━━ ENTRIES SUPPLIED

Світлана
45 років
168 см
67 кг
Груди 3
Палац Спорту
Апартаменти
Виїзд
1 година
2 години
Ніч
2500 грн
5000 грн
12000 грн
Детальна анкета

━━━━
━━ ENTRIES SUPPLIED

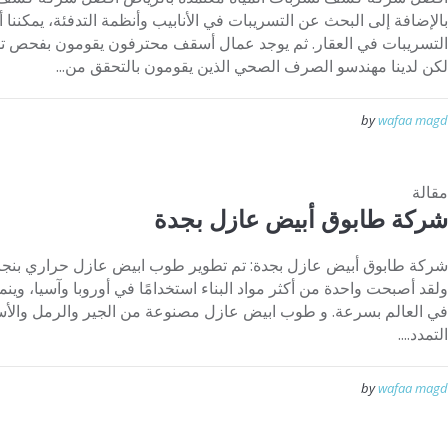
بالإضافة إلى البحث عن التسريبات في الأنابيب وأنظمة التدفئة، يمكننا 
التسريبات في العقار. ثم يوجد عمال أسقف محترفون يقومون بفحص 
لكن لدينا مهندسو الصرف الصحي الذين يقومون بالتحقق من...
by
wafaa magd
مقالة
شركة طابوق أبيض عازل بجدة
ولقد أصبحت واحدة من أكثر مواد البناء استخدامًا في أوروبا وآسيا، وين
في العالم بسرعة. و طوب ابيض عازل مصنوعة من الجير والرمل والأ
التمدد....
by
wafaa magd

━━━━

» EXERCISE
Would you show all lines of the material above that contain the word "يقومون"?

» ANSWER BELOW
التسريبات في العقار. ثم يوجد عمال أسقف محترفون يقومون بفحص 
لكن لدينا مهندسو الصرف الصحي الذين يقومون بالتحقق من...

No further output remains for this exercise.